| WORK INSTRUCTIONS |
Show all lines of the listing that contain the word "below".
*** DATA EXTRACT Section Begins ***
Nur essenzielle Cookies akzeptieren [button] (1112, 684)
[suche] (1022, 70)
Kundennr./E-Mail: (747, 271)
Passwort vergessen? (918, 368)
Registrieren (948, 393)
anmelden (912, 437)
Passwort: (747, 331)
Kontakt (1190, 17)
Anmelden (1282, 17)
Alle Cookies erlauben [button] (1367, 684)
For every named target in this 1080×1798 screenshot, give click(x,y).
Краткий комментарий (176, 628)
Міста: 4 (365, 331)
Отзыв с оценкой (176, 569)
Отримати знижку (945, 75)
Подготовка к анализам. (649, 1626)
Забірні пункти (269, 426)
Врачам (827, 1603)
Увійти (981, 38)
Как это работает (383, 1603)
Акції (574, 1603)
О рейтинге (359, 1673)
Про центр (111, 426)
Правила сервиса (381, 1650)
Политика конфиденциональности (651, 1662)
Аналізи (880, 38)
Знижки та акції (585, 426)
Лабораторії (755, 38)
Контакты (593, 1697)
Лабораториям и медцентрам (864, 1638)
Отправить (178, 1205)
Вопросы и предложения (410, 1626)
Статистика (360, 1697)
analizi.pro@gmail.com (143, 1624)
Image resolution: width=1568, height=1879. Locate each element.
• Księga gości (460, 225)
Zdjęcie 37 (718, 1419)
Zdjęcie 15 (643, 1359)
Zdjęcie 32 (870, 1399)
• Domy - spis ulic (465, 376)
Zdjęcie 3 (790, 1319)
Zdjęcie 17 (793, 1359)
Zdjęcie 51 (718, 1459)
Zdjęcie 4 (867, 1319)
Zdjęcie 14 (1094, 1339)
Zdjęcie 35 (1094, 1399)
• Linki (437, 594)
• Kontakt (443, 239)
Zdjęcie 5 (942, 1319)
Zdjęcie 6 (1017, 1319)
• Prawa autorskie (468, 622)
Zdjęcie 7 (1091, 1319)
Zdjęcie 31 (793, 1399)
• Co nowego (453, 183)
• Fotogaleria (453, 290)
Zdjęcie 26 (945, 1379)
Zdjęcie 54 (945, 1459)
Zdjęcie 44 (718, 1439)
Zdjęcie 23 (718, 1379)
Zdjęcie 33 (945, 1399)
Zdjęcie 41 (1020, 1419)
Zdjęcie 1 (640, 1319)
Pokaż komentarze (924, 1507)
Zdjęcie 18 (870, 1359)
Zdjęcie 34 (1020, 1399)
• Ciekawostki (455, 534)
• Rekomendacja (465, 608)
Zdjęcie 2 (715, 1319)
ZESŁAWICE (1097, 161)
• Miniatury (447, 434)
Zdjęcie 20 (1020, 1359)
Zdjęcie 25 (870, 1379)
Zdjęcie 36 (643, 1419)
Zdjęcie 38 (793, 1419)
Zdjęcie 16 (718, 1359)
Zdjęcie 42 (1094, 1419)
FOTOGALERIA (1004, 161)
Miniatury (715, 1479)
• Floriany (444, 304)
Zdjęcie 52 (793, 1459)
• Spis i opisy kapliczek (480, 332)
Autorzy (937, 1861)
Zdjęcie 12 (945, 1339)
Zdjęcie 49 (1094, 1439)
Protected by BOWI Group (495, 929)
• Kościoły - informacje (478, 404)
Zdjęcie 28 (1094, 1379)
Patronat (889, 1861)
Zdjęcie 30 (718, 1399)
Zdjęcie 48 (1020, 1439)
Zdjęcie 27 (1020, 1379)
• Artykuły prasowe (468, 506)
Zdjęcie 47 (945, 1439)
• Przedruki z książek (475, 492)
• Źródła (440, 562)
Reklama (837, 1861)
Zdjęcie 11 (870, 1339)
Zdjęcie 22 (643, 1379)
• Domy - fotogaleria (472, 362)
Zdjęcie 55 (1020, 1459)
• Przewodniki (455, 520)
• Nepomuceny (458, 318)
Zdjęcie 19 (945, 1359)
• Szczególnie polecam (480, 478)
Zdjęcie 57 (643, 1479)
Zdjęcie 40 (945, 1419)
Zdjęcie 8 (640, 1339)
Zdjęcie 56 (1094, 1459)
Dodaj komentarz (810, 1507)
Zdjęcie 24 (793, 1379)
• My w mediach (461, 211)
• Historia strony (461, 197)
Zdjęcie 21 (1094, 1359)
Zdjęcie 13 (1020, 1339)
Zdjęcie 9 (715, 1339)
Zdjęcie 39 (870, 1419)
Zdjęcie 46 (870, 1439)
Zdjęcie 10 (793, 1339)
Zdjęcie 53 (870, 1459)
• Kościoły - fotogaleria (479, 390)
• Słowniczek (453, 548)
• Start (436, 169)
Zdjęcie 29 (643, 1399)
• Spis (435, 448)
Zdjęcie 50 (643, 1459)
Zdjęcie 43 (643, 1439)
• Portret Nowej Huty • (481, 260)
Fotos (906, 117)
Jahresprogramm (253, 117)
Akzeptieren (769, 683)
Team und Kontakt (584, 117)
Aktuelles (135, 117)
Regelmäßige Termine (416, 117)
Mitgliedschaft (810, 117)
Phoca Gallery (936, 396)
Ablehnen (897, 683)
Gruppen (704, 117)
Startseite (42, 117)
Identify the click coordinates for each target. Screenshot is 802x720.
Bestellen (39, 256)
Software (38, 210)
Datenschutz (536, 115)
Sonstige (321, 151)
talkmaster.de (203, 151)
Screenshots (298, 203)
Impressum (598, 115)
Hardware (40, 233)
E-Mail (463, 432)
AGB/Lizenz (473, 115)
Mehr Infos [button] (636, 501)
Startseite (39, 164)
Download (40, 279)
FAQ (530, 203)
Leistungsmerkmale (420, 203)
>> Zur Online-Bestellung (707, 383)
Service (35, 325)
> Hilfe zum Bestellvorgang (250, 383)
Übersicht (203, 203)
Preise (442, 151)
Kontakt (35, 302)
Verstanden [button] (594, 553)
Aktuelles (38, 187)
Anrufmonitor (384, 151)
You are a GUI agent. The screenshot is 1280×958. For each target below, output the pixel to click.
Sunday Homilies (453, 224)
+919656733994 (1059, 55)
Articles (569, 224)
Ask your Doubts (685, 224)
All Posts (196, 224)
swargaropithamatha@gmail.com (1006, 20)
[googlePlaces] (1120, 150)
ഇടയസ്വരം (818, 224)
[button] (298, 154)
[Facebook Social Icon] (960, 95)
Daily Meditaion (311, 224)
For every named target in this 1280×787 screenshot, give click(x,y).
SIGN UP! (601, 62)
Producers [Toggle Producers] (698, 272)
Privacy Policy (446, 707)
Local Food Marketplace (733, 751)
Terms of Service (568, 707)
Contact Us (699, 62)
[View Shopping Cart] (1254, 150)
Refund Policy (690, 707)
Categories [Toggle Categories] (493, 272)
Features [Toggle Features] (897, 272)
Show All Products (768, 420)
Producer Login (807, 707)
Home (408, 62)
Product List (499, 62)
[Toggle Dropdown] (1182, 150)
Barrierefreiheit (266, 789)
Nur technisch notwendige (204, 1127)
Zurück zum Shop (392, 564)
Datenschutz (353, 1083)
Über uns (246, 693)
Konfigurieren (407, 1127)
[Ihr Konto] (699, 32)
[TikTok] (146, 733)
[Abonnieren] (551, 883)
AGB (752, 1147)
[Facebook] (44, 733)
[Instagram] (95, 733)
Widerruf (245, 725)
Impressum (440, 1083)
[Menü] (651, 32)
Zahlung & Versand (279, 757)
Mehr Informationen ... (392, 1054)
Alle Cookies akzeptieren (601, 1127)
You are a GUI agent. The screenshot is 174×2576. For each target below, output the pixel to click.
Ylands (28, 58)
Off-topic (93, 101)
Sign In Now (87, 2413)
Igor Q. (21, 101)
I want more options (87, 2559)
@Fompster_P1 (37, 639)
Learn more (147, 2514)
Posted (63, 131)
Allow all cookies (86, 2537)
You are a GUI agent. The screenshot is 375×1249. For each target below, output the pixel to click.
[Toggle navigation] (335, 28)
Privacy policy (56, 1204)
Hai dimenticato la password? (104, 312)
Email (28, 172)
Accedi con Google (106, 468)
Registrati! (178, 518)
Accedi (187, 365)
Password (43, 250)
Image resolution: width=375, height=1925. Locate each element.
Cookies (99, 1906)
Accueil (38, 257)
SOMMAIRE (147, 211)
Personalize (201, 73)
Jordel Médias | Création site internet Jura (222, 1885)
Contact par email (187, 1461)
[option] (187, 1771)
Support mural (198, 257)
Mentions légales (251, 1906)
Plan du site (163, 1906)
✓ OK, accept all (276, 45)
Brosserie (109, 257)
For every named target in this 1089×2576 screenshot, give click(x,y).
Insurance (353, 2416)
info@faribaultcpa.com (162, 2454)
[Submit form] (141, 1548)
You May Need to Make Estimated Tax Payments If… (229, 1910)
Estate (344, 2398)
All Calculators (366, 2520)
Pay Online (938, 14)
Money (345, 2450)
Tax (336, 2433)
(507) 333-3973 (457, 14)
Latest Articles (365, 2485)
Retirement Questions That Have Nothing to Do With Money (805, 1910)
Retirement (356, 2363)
*** DATA EXTRACT Section Ends ***
| EXERCISE OUTPUT |
You are a GUI agent. The screenshot is 1280×958. For each target below, output the pixel to click.
You are a GUI agent. The screenshot is 174×2576. For each target below, output the pixel to click.
You are a GUI agent. The screenshot is 375×1249. For each target below, output the pixel to click.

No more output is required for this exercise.